All pictures are to be skipped; retype only the lines from the top of the entries through the line with "クは感染症の予防に効果がないと認めた！", both included.

__Records provided__.
════════
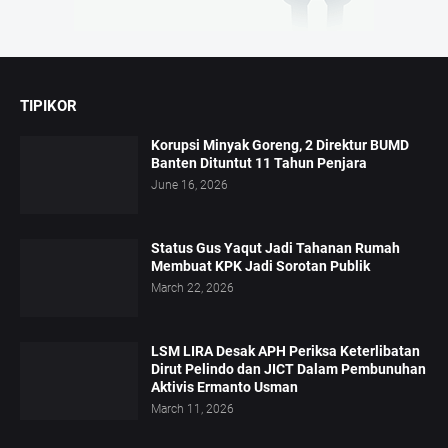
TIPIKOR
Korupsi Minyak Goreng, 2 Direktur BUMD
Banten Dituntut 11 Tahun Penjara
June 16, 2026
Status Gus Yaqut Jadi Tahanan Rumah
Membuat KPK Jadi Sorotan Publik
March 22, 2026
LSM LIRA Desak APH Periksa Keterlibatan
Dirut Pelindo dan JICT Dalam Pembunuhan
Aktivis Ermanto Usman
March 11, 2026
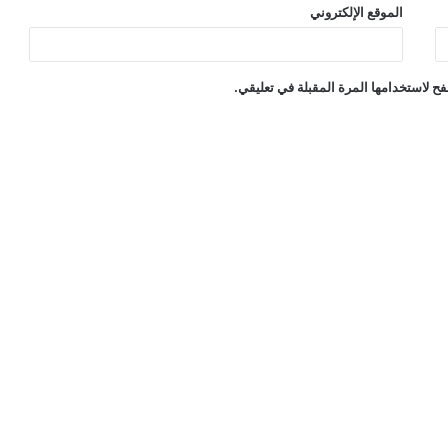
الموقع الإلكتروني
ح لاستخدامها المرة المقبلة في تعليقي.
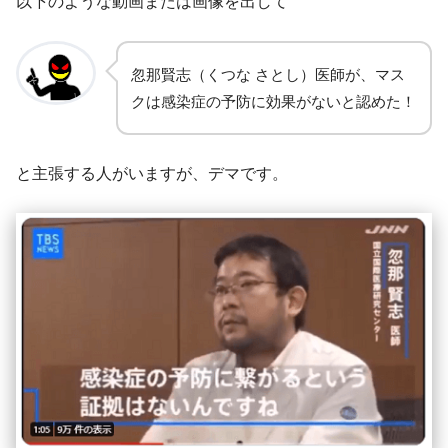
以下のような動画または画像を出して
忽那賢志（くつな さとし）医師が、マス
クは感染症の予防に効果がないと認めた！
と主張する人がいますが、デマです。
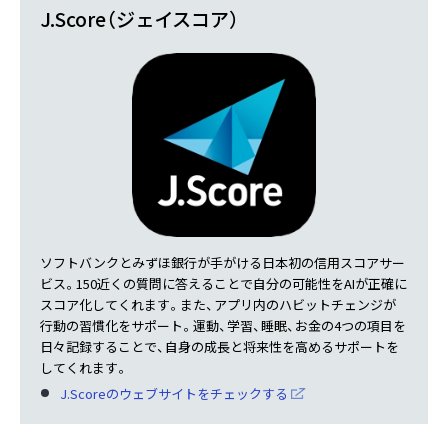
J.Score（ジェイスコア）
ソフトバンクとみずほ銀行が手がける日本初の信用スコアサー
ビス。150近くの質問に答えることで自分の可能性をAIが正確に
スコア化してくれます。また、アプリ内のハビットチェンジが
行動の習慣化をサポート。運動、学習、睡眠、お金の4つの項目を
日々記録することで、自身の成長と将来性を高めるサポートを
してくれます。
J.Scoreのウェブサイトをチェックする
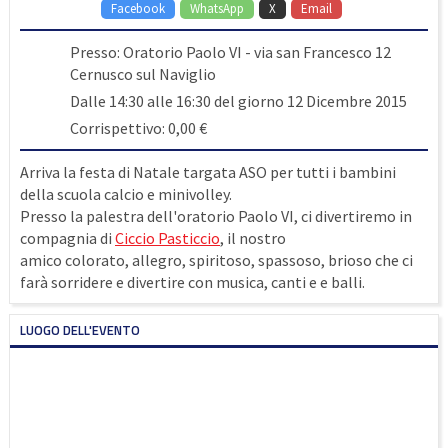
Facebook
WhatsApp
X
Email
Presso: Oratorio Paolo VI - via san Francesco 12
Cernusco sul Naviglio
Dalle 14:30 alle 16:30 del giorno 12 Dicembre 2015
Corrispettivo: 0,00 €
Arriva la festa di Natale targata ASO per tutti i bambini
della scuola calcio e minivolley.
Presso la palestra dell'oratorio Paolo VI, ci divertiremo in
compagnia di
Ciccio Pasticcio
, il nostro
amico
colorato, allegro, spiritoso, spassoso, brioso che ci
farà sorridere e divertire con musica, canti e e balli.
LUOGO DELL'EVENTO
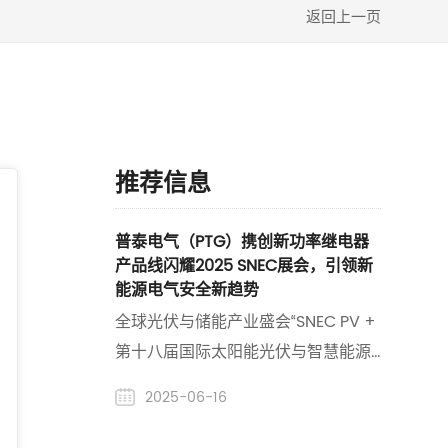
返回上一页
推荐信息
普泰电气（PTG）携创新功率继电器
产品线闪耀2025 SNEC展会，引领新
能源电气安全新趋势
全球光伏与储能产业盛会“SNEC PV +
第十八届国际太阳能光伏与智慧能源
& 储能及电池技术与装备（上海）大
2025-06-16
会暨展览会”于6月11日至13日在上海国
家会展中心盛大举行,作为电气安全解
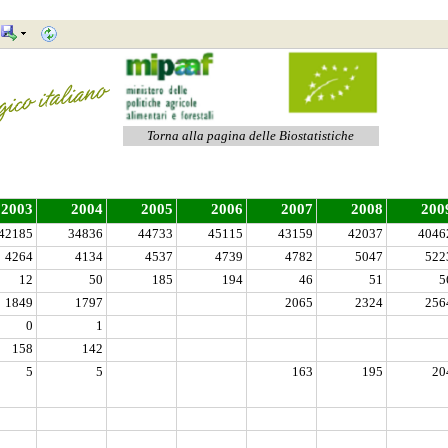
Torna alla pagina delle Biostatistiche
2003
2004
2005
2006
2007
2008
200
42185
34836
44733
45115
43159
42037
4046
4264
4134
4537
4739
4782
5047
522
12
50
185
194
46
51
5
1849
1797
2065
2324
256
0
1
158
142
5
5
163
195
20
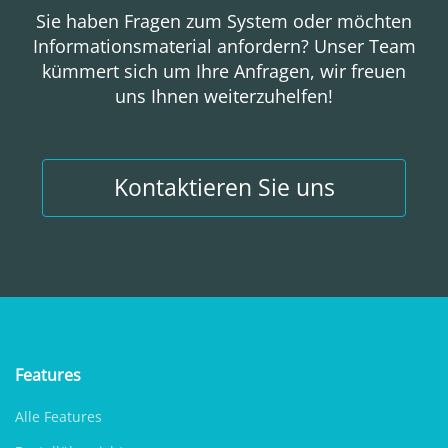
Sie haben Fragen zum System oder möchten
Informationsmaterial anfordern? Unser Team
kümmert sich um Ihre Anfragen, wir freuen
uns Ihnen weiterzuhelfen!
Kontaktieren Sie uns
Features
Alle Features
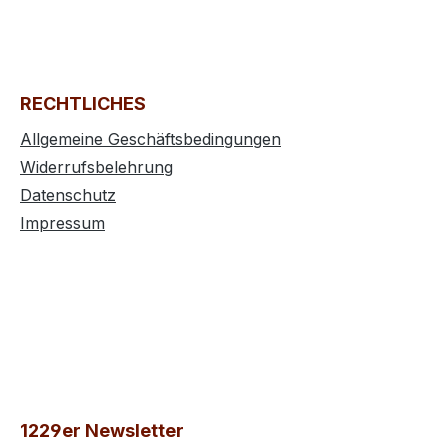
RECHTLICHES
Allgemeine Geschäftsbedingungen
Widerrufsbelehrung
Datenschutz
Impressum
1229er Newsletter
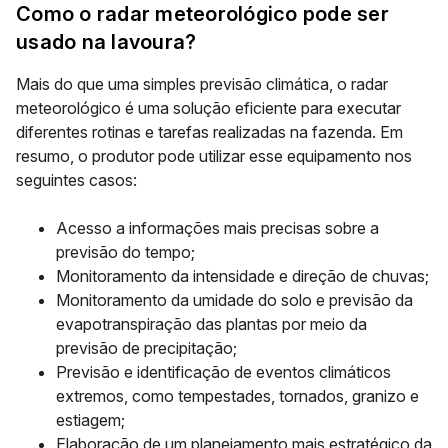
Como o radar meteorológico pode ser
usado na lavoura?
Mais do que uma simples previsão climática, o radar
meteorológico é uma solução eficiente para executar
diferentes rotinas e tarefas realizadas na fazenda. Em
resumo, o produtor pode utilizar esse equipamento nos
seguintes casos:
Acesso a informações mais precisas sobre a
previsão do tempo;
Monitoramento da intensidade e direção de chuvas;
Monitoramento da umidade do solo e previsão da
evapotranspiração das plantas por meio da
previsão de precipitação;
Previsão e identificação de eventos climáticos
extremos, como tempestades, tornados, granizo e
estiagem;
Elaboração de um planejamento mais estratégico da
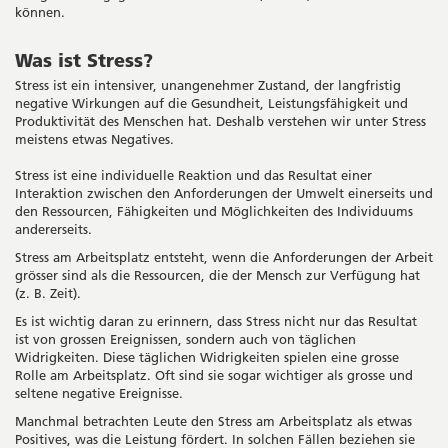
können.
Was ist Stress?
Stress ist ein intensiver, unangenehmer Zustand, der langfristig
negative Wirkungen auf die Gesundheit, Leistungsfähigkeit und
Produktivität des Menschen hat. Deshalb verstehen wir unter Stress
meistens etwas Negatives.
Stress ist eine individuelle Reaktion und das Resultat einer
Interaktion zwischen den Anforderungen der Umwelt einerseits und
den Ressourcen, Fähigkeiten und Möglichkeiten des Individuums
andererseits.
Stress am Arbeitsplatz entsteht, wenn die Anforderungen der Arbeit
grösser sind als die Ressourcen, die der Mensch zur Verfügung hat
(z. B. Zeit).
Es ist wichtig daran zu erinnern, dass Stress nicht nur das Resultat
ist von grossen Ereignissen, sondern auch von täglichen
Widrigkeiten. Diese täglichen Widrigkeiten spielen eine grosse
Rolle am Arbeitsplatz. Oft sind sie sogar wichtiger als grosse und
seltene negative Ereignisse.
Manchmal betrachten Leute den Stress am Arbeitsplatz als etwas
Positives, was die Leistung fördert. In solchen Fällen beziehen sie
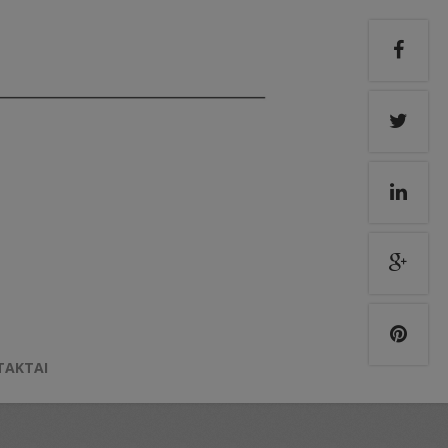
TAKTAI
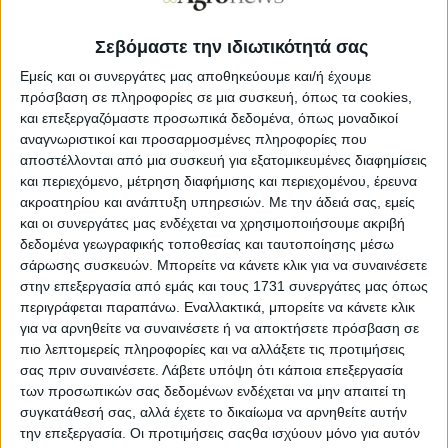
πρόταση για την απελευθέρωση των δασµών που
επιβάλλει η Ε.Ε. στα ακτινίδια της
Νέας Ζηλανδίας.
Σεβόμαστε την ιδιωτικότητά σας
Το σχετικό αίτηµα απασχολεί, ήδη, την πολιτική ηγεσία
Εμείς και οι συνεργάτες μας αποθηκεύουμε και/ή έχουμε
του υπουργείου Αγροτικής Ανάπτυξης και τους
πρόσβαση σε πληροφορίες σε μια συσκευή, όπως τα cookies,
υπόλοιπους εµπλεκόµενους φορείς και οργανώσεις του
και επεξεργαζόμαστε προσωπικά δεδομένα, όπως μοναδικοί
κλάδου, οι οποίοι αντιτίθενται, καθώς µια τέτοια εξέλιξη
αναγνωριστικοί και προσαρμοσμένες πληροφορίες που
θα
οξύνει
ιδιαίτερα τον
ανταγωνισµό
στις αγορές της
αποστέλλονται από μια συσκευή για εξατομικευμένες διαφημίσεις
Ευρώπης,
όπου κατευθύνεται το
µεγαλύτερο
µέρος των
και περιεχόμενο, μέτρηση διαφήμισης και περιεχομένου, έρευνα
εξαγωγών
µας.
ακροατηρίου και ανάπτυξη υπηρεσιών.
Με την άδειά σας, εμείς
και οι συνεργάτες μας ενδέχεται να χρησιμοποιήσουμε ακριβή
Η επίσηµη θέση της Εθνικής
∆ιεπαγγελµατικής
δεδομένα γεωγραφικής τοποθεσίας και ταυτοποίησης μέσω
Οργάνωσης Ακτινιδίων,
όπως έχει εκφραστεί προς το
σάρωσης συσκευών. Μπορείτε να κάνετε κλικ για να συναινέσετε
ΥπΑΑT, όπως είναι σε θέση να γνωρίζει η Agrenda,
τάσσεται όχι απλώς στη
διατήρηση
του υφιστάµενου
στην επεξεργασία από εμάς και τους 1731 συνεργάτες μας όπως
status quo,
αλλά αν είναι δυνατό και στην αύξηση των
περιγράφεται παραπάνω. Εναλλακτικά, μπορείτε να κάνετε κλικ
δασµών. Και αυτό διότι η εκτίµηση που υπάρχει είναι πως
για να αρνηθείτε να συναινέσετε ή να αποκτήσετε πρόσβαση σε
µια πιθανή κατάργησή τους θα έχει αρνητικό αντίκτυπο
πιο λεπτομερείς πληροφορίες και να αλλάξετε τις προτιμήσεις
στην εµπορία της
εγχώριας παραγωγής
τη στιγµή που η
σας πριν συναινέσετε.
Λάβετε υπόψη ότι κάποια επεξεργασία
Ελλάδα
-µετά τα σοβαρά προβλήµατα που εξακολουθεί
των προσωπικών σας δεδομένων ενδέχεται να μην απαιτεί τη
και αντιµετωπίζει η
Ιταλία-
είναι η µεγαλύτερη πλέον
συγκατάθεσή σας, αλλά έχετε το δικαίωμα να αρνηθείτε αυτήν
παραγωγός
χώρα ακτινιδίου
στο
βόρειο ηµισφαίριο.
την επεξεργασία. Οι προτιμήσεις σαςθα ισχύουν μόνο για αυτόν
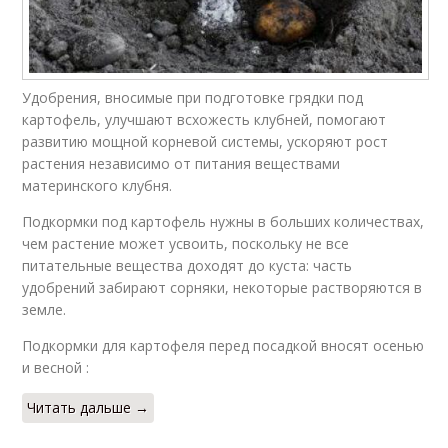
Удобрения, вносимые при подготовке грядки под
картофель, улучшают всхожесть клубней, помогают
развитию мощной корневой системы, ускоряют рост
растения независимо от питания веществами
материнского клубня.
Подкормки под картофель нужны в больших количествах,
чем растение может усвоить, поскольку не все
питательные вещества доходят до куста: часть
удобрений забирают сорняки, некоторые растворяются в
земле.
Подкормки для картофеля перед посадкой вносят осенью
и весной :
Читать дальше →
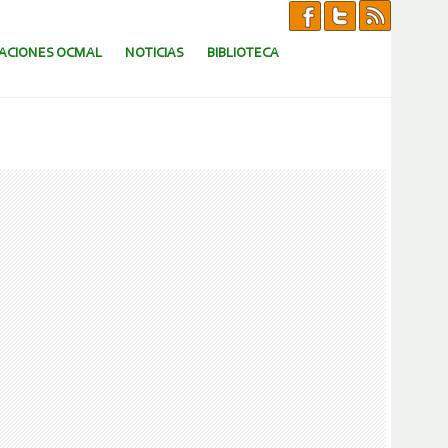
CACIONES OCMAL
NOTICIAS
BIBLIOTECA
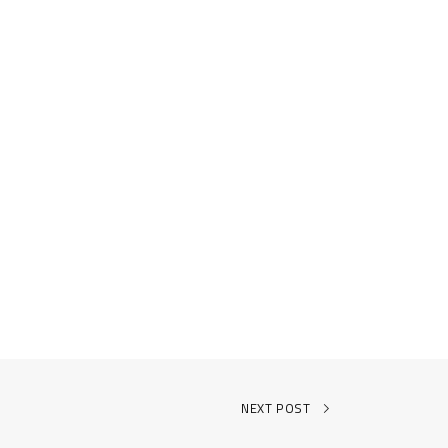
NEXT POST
════════
__Response area__.
TIPIKOR
Korupsi Minyak Goreng, 2 Direktur BUMD
Banten Dituntut 11 Tahun Penjara
June 16, 2026
Status Gus Yaqut Jadi Tahanan Rumah
Membuat KPK Jadi Sorotan Publik
March 22, 2026
LSM LIRA Desak APH Periksa Keterlibatan
Dirut Pelindo dan JICT Dalam Pembunuhan
Aktivis Ermanto Usman
March 11, 2026
الموقع الإلكتروني
ح لاستخدامها المرة المقبلة في تعليقي.
以下のような動画または画像を出して
忽那賢志（くつな さとし）医師が、マス
クは感染症の予防に効果がないと認めた！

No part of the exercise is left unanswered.